What’s Your Social Role: Are You a “Susan” or a “Michael?”

First published October 14, 2010 in Mediapost’s Search Insider

I had actually written another column for today, but as I was putting the finishing touches on it, my friend Karl came into my office for a scheduled meeting and, in passing, dropped the following observation about a client (names have been changed to protect the innocent): “I was talking to Susan, the person who’s in charge of their social media, but I’m not exactly sure what she does.  One of their tech guys, Michael, is the person who actually set up their Facebook page and Twitter account.”

Pinning down Porridge

And there, in a nutshell, is the problem with the corporate approach to social media. We’re trying to apply the same old corporate reasoning to something that defies reason. Not only does it defy it, it seeps past it, sprouts up in unexpected places and doesn’t tend to stay put when you try to jam it in a pigeonhole. Trying to contain social media within a corporate org chart is kind of like trying to pin porridge to a bulletin board.

Within every organization, there is a mix of personalities. There are those who make the rules, those who follow the rules and a few who break the rules. Similarly, there are those with something to say, those who are content to listen and those who will carefully consider what to say before they open their mouth. Most companies try to recruit a candidate from the last camp to act as a gatekeeper for social media. It’s safer — theoretically, anyway.

Don’t Control. Do!

But here’s the thing with social media. It’s not about controlling, it’s about doing. It’s about talking, listening and responding. It’s about rolling up your sleeves and getting in there. If you don’t do that, you’ll become “Susan,” a person who has a title but isn’t really in charge of anything, because it’s happening all around her, thanks to the “Michaels” of the world. Social media just happens, in spite of the best-laid plans of legal and corporate governance. Trying to control it is like trying to squelch a rumor or juicy gossip. Just ask Eliot Spitzer, Tiger Woods or Jesse James how well that worked out for them.

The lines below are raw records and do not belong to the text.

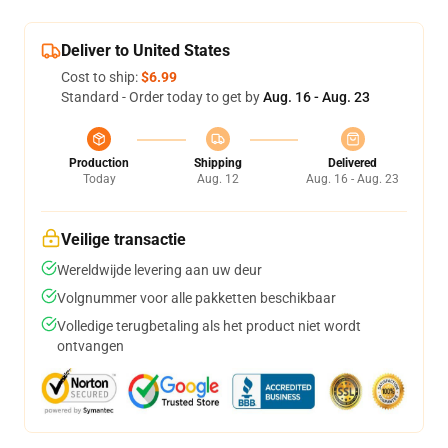
Deliver to United States
Cost to ship:
$6.99
Standard - Order today to get by
Aug. 16 - Aug. 23
Production
Shipping
Delivered
Today
Aug. 12
Aug. 16 - Aug. 23
Veilige transactie
Wereldwijde levering aan uw deur
Volgnummer voor alle pakketten beschikbaar
Volledige terugbetaling als het product niet wordt
ontvangen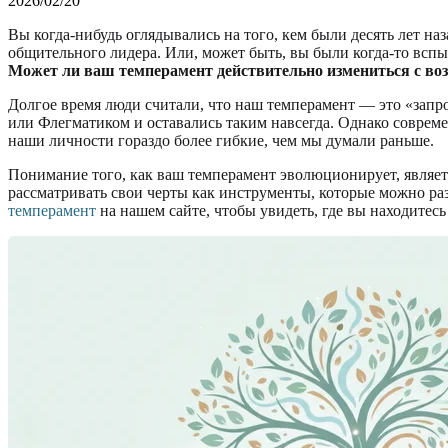
2026/02/20
Вы когда-нибудь оглядывались на того, кем были десять лет на
общительного лидера. Или, может быть, вы были когда-то вспы
Может ли ваш темперамент действительно измениться с во
Долгое время люди считали, что наш темперамент — это «запр
или Флегматиком и оставались таким навсегда. Однако соврем
наши личности гораздо более гибкие, чем мы думали раньше.
Понимание того, как ваш темперамент эволюционирует, являетс
рассматривать свои черты как инструменты, которые можно раз
темперамент
на нашем сайте, чтобы увидеть, где вы находитесь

And if you think it’s difficult controlling this now, just wait until the fresh crop of millennials become fully entrenched in their jobs. For them, social media is mother’s milk. They don’t see it as something to be controlled or channeled. They regard it the same way a fish regards water – it’s just there. And they don’t have the same lines of delineation between their work lives and private lives that we do. There will be more and more “Michaels,” those who actively participate in social because it’s part of their world. And there will be fewer and fewer “Susans,” because sooner or later we’ll realize the futility of the role.

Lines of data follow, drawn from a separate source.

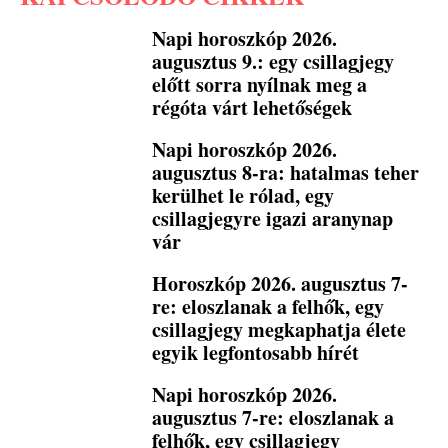
Napi horoszkóp 2026.
augusztus 9.: egy csillagjegy
előtt sorra nyílnak meg a
régóta várt lehetőségek
Napi horoszkóp 2026.
augusztus 8-ra: hatalmas teher
kerülhet le rólad, egy
csillagjegyre igazi aranynap
vár
Horoszkóp 2026. augusztus 7-
re: eloszlanak a felhők, egy
csillagjegy megkaphatja élete
egyik legfontosabb hírét
Napi horoszkóp 2026.
augusztus 7-re: eloszlanak a
felhők, egy csillagjegy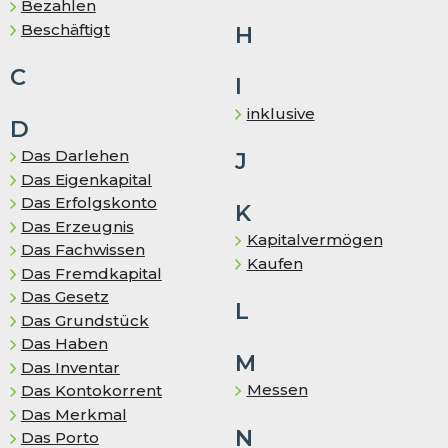
Bezahlen
Be­schäf­tigt
H
C
I
inklusive
D
Das Darlehen
J
Das Eigenkapital
Das Erfolgskonto
K
Das Er­zeug­nis
Kapitalvermögen
Das Fachwissen
Kaufen
Das Fremd­ka­pi­tal
Das Gesetz
L
Das Grundstück
Das Haben
M
Das In­ven­tar
Messen
Das Kontokorrent
Das Merkmal
N
Das Porto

The Rise of Open Leadership

Charlene Li sees this as a breath of fresh air blowing through the stuffy halls of corporate America, forcing more transparency and authenticity and leading to “Open Leadership.” “Michaels” have a way of blowing the lid off of carefully spun corporate communications, exposing the unvarnished truth that lies beneath.

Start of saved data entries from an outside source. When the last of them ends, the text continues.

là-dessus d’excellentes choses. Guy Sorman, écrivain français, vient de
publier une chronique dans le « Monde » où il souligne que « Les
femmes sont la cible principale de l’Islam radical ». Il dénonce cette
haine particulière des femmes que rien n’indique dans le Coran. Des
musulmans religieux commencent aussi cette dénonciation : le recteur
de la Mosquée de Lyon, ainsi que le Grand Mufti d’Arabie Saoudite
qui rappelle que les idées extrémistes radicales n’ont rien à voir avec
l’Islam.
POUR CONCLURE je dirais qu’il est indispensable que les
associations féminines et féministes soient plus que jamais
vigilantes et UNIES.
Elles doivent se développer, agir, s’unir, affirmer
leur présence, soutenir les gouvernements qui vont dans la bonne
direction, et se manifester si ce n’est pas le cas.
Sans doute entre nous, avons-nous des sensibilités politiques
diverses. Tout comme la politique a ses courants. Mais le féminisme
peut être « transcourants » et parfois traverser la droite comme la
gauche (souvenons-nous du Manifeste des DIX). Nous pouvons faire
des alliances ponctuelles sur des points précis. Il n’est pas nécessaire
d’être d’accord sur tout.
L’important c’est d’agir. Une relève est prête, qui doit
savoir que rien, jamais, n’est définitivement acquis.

So, the question coming from the C-Suite is, “How do you control Michaels? How do you make sure they don’t say something stupid or, even worse, damaging?” Well, you can’t. It will happen. Just the same way that oil spills, product recalls and accounting scandals happen.

But here’s something to think about. If you’re scared to give your employees a voice, you don’t have a social media problem. Your problem is much, much bigger than that. And all the Susan’s in the world aren’t going to help you.